Aerospace has long been an American bulwark. In most years Boeing is the nation’s leading exporter. America has more airports, builds more airplanes, trains more pilots, and arranges more of its economy around aviation than any other country, by far. China would very much like a piece of this—to have Boeings, NASAs, Cessnas, and fully fledged GPS systems of its own. The 12th Five-Year Plan lists aerospace as a symbol and target of China’s “high-value” ambition. Over the next few years, the country will attempt to re-create all of America’s 100-year aerospace history: from the glamor and popularization of flying in the Lindbergh era of the 1920s, through the airport-building boom of the 1940s and 1950s and the moon race in the 1960s, to the routinization (and immiseration) of airline flight now.

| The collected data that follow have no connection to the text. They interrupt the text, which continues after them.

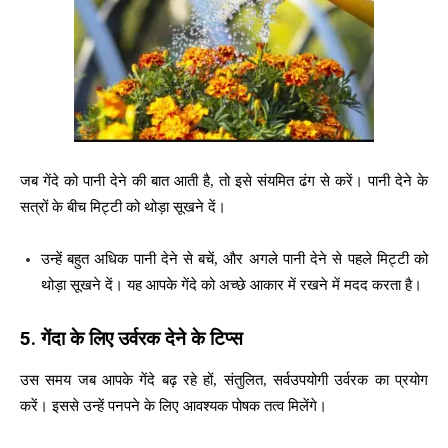
जब गेंदे को पानी देने की बात आती है, तो इसे संयमित ढंग से करें। पानी देने के
सत्रों के बीच मिट्टी को थोड़ा सूखने दें।
उन्हें बहुत अधिक पानी देने से बचें, और अगले पानी देने से पहले मिट्टी को
थोड़ा सूखने दें। यह आपके गेंदे को अच्छे आकार में रखने में मदद करता है।
5.
गेंदा के लिए उर्वरक देने के टिप्स
उस समय जब आपके गेंदे बढ़ रहे हों, संतुलित, सर्वउपयोगी उर्वरक का प्रयोग
करें। इससे उन्हें पनपने के लिए आवश्यक पोषक तत्व मिलेंगे।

OK, the Chinese hope to skip the immiseration. Otherwise they’re trying to do it all, with 100 airports under construction, several airliner models being developed, and a business-jet culture taking hold.

The most ambitious of these efforts, a moon shot, reveals the least about the country’s high-value potential. In a sense, it’s a flying version of the Three Gorges Dam, one more massive public-works effort. The more significant apex-industry test is whether the Chinese system can integrate the complex array of tasks necessary to build safe airplanes and manage safe airlines, at much higher volumes and on tighter schedules than they currently do (like those in the US and Europe). Targets include shared public and private responsibility for safety, shared military and civilian control of airspace, international standards applied in a domestic setting, and the balance between strict by-the-book procedure and individual initiative that keep aerial challenges like the “Miracle on the Hudson” landing from turning into tragedies.

“This industry is the perfect test case of economic maturity,” a longtime Boeing and FAA employee named Joe Tymczyszyn told me in Beijing, where he has moved to help the Chinese develop their aerospace industry. So to truly understand how close China is to realizing its potential, keep your eye on the skies.